Segment Start: DATA SUPPLIED
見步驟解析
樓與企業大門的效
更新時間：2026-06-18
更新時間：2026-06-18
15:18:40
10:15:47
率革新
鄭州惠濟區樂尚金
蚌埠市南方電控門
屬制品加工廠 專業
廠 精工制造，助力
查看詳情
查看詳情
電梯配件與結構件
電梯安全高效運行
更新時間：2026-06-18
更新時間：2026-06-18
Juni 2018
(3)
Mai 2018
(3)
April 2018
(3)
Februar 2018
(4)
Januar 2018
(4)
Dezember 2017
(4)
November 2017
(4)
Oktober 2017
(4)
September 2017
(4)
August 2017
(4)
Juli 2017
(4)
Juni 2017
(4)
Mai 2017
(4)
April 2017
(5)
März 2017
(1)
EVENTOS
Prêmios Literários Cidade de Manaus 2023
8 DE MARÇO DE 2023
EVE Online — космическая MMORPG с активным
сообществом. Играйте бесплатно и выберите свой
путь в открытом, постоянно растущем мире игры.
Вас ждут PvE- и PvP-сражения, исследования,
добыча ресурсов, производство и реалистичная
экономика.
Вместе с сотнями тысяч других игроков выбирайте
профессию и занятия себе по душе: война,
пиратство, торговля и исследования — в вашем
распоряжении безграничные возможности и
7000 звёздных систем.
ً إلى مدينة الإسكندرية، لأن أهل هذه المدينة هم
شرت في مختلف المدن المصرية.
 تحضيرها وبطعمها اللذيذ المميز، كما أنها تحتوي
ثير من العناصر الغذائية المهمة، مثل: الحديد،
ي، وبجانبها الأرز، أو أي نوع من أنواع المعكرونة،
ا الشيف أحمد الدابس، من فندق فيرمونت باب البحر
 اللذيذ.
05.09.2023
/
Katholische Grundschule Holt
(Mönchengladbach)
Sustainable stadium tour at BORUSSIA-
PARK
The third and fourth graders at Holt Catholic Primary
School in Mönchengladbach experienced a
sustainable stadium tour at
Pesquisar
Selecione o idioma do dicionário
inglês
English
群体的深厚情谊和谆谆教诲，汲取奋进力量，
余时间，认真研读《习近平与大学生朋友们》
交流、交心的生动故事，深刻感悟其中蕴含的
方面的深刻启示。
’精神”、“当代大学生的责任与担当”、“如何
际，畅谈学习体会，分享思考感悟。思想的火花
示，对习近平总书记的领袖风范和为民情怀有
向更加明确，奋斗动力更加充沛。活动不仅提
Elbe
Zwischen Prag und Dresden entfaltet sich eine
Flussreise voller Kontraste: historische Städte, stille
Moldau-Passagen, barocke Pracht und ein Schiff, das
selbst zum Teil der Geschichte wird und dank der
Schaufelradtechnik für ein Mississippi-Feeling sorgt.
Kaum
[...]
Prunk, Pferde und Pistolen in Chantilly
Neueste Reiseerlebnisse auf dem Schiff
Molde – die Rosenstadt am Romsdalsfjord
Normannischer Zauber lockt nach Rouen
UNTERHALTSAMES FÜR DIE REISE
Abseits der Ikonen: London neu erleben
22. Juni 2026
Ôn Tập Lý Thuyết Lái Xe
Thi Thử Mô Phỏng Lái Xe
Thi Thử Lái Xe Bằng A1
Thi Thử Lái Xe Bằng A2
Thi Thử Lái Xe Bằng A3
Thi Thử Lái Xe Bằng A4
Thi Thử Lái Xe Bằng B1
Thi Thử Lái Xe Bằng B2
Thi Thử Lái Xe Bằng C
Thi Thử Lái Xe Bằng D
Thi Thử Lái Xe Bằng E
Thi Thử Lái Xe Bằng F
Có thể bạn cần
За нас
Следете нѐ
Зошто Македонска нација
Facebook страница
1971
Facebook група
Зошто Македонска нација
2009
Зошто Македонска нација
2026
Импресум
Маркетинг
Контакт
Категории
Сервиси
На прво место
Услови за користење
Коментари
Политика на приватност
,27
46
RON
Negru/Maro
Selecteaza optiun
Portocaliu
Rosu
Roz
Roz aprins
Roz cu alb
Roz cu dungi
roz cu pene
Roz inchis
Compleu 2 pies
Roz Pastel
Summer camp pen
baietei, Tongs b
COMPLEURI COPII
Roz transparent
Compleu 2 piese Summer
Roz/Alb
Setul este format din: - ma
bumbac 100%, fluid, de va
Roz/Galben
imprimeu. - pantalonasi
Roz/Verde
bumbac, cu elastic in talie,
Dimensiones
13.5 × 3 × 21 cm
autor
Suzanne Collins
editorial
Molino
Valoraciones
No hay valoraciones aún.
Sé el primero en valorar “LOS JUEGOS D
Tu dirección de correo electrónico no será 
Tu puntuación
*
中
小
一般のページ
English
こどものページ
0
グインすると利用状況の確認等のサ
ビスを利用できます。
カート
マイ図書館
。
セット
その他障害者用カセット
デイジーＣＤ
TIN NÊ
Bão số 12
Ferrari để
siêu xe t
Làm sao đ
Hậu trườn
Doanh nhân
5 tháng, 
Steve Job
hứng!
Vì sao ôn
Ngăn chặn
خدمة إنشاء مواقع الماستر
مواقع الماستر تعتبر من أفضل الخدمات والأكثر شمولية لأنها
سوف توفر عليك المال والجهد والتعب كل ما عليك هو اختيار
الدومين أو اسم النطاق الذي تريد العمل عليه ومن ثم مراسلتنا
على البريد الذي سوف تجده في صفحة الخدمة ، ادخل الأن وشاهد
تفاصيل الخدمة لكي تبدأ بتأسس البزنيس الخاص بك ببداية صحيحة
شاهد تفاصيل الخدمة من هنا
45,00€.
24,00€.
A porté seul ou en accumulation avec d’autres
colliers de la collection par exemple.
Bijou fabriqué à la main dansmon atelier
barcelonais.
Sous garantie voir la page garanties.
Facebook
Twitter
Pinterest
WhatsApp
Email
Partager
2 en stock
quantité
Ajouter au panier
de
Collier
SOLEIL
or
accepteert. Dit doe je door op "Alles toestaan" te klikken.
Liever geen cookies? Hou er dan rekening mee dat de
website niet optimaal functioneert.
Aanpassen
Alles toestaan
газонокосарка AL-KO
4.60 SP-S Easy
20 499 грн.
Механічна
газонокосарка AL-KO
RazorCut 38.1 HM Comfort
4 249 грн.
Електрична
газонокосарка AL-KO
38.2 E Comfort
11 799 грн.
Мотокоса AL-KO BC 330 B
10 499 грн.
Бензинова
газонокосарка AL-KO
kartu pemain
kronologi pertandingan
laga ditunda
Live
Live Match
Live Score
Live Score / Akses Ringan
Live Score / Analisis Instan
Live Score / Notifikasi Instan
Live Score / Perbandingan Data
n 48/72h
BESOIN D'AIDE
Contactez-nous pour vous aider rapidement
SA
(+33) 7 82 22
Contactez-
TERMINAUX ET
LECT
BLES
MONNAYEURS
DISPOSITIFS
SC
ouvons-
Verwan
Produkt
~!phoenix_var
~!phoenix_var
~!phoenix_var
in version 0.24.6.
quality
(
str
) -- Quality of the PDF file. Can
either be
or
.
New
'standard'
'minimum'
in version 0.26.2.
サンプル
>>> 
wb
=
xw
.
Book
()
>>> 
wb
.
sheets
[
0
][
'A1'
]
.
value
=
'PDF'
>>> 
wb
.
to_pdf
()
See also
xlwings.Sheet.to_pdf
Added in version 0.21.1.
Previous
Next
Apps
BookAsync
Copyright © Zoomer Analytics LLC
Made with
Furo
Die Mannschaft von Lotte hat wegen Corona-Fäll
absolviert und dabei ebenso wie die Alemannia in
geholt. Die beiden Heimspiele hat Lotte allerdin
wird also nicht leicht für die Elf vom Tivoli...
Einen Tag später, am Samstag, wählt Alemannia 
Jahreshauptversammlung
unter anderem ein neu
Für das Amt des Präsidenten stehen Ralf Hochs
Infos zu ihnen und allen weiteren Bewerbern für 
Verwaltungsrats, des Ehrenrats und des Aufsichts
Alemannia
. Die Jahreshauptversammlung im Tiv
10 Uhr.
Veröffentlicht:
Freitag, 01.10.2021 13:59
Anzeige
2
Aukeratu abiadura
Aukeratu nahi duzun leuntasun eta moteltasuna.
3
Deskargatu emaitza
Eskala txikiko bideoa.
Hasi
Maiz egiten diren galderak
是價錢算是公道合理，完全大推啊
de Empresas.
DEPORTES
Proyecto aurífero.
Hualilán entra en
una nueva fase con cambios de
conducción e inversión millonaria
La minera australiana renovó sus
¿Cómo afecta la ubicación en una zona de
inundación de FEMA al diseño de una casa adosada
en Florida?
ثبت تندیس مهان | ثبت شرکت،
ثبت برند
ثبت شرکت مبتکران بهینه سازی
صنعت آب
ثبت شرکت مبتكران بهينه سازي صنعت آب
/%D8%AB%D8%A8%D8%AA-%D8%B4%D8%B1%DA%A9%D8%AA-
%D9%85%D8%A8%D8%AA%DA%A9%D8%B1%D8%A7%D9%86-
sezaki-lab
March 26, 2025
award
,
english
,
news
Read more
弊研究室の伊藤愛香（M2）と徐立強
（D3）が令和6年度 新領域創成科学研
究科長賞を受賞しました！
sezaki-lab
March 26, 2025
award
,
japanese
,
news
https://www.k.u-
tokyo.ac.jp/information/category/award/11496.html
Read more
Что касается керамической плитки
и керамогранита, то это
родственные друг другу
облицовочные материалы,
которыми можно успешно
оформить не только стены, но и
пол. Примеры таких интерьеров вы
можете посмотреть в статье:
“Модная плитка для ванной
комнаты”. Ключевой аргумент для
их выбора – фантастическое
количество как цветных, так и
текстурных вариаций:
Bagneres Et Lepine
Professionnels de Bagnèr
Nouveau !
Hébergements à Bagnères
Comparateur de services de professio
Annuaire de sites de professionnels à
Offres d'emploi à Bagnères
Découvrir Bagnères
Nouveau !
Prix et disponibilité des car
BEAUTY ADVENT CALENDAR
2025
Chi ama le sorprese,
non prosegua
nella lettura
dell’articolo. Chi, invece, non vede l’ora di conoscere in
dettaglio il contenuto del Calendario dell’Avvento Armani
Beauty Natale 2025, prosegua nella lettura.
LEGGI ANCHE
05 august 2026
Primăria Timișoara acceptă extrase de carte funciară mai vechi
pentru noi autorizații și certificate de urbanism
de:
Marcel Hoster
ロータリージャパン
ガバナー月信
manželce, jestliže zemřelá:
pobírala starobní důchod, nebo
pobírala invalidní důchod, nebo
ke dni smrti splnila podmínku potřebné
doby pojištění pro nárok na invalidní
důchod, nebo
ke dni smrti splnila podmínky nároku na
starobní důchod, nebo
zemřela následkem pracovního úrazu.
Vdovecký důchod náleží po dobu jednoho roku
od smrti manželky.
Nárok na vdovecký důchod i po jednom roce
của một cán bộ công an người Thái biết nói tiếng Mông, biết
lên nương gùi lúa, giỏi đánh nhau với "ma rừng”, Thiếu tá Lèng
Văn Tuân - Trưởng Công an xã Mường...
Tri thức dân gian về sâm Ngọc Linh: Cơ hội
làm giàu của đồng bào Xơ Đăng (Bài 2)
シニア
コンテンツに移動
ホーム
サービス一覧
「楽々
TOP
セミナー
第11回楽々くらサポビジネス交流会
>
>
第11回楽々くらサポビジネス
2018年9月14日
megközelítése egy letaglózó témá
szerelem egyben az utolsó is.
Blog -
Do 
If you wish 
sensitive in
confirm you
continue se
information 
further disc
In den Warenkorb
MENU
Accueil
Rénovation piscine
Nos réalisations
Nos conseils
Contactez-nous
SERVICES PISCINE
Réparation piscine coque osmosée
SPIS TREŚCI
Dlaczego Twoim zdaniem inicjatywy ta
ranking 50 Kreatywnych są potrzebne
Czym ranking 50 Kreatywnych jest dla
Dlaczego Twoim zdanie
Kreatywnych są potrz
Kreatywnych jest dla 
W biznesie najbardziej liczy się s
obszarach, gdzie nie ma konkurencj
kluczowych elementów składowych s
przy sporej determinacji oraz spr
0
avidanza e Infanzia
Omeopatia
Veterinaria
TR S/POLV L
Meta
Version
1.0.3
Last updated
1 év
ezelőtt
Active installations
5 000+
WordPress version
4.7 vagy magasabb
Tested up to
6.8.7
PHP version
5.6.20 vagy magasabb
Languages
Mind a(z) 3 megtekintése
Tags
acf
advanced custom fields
Segment End: DATA SUPPLIED
WORK REQUIRED:
From the records above, copy only the lines starting with the line that holds "群体的深厚情谊和谆谆教诲，汲取奋进力量，" and going on through the line that holds "Normannischer Zauber lockt nach Rouen", exactly as written.

SOLVED PROBLEM:
群体的深厚情谊和谆谆教诲，汲取奋进力量，
余时间，认真研读《习近平与大学生朋友们》
交流、交心的生动故事，深刻感悟其中蕴含的
方面的深刻启示。
’精神”、“当代大学生的责任与担当”、“如何
际，畅谈学习体会，分享思考感悟。思想的火花
示，对习近平总书记的领袖风范和为民情怀有
向更加明确，奋斗动力更加充沛。活动不仅提
Elbe
Zwischen Prag und Dresden entfaltet sich eine
Flussreise voller Kontraste: historische Städte, stille
Moldau-Passagen, barocke Pracht und ein Schiff, das
selbst zum Teil der Geschichte wird und dank der
Schaufelradtechnik für ein Mississippi-Feeling sorgt.
Kaum
[...]
Prunk, Pferde und Pistolen in Chantilly
Neueste Reiseerlebnisse auf dem Schiff
Molde – die Rosenstadt am Romsdalsfjord
Normannischer Zauber lockt nach Rouen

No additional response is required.